Specifically, in order to foster evaluation as a pedagogy of discomfort we need to give greater consideration to who participates in evaluation and exactly how they are being listened to. I think we need to reflect on our positionalities (in terms of our identities, biases and positions of power) and recognise these affect what knowledge is produced and valued. We should also recognise that those with different positionalities to our own might say something different and potentially more valuable. This point was brought up at our recent gathering by Mariyam Farooq from Black Thrive, urging for a school framework where children and young people hold power on par with other school personnel, through being trusted and supported to make decisions about their intellectual development. I agree with this call wholeheartedly, but effective engagement is challenging and I’m worried there is too often a view that participation of diverse voices in evaluation should be straightforward. In my view, if no part of creating a participatory evaluation is disruptive, then perhaps we are doing something wrong. At worst, this desire for relatively frictionless participation can lead to tokenism and inclusion of the ‘easiest’ young people to reach and listen to. There needs to be space for discomfort, for disjuncture, for different views and time to examine them, so that participation in evaluation can offer the richest possible understanding.

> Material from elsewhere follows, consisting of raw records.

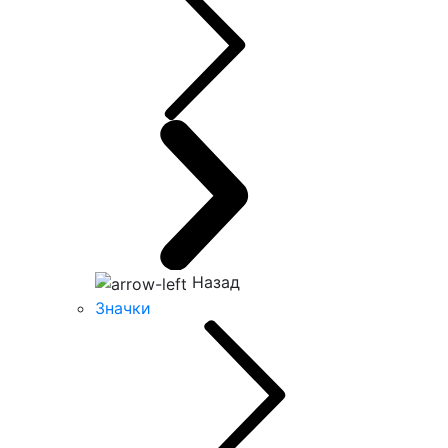
Назад
Значки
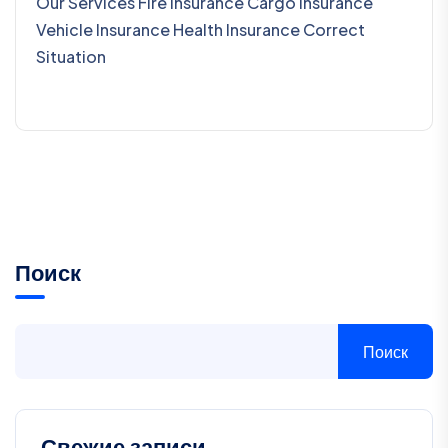
Our Services Fire Insurance Cargo Insurance
Vehicle Insurance Health Insurance Correct
Situation
Поиск
Поиск
Свежие записи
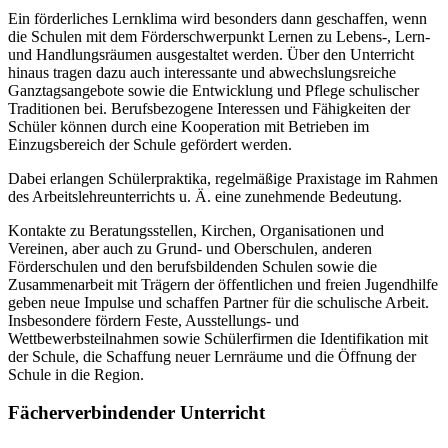
Ein förderliches Lernklima wird besonders dann geschaffen, wenn
die Schulen mit dem Förderschwerpunkt Lernen zu Lebens-, Lern-
und Handlungsräumen ausgestaltet werden. Über den Unterricht
hinaus tragen dazu auch interessante und abwechslungsreiche
Ganztagsangebote sowie die Entwicklung und Pflege schulischer
Traditionen bei. Berufsbezogene Interessen und Fähigkeiten der
Schüler können durch eine Kooperation mit Betrieben im
Einzugsbereich der Schule gefördert werden.
Dabei erlangen Schülerpraktika, regelmäßige Praxistage im Rahmen
des Arbeitslehreunterrichts u. Ä. eine zunehmende Bedeutung.
Kontakte zu Beratungsstellen, Kirchen, Organisationen und
Vereinen, aber auch zu Grund- und Oberschulen, anderen
Förderschulen und den berufsbildenden Schulen sowie die
Zusammenarbeit mit Trägern der öffentlichen und freien Jugendhilfe
geben neue Impulse und schaffen Partner für die schulische Arbeit.
Insbesondere fördern Feste, Ausstellungs- und
Wettbewerbsteilnahmen sowie Schülerfirmen die Identifikation mit
der Schule, die Schaffung neuer Lernräume und die Öffnung der
Schule in die Region.
Fächerverbindender Unterricht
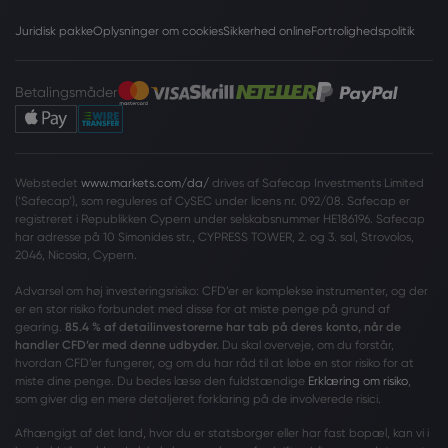
Juridisk pakke
Oplysninger om cookies
Sikkerhed online
Fortrolighedspolitik
Betalingsmåder
Webstedet
www.markets.com/da/
drives af Safecap Investments Limited
(‘Safecap’), som reguleres af CySEC under licens nr. 092/08. Safecap er
registreret i Republikken Cypern under selskabsnummer HE186196. Safecap
har adresse på 10 Simonides str., CYPRESS TOWER, 2. og 3. sal, Strovolos,
2046, Nicosia, Cypern.
Advarsel om høj investeringsrisiko: CFD’er er komplekse instrumenter, og der
er en stor risiko forbundet med disse for at miste penge på grund af
gearing.
85.4 % af detailinvestorerne har tab på deres konto, når de
handler CFD’er med denne udbyder.
Du skal overveje, om du forstår,
hvordan CFD’er fungerer, og om du har råd til at løbe en stor risiko for at
miste dine penge. Du bedes læse den fuldstændige
Erklæring om risiko
,
som giver dig en mere detaljeret forklaring på de involverede risici.
Afhængigt af det land, hvor du er statsborger eller har fast bopæl, kan vi i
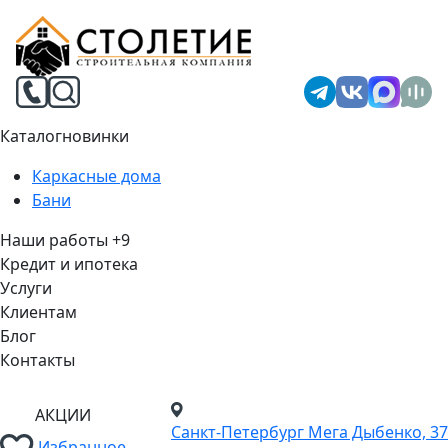
Каталог
новинки
Каркасные дома
Бани
Наши работы
+9
Кредит и ипотека
Услуги
Клиентам
Блог
Контакты
АКЦИИ
Санкт-Петербург
Мега Дыбенко, 37
Избранное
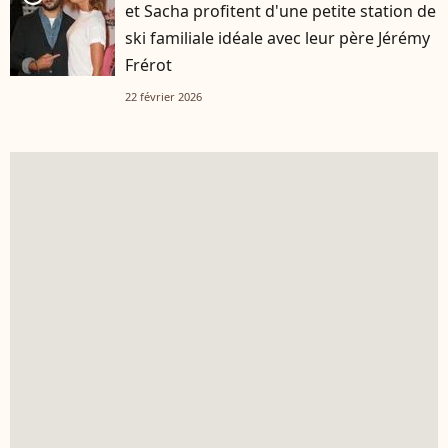
et Sacha profitent d'une petite station de
ski familiale idéale avec leur père Jérémy
Frérot
22 février 2026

A good example of this is in Suzy Braye and Liz McDonnell’s participatory research on young fathers’ experiences, which clearly acknowledges the difficulty of cultivating a context of authentic participation, at the same time as acknowledging its value. Securing engagement with the young fathers, distributing power and collecting rich data all created tensions in the research which had to be directly and substantially engaged with. However, as a result it was felt that the process of learning and the findings that emerged in the project were transformed by this pedagogical discomfort rather than constrained by it. Such engagement in evaluation, far from being antithetical to the principles of youth work – like some evaluation practice - embodies the very principles on which youth work rides.
To foster this positive discomfort there are also serious methodological considerations and ‘you can’t just assume that by including the excluded it will change’ (Angela Davies and Judith Butler in Conversation). Methods that allow critical processes of engagement as well as alternative values to emerge are needed to push evaluation towards genuine curiosity and investigation of practice. Evaluation methods need to constantly consider who is deciding what knowledge counts, who and how they are being listened to and what data the method being used can feasibly capture (and what it is missing out). I will be striving towards co-creating a context such as this with organisations taking part in the Youth Programme Quality Intervention UK pilot . I will be drawing on techniques from Augusto Boal’s theatre as well as other methods that investigate thoughts as well as feelings and experiences. And at the top of my priorities will be creating the circumstances for new and divergent information to surface which as an evaluator, might trouble me.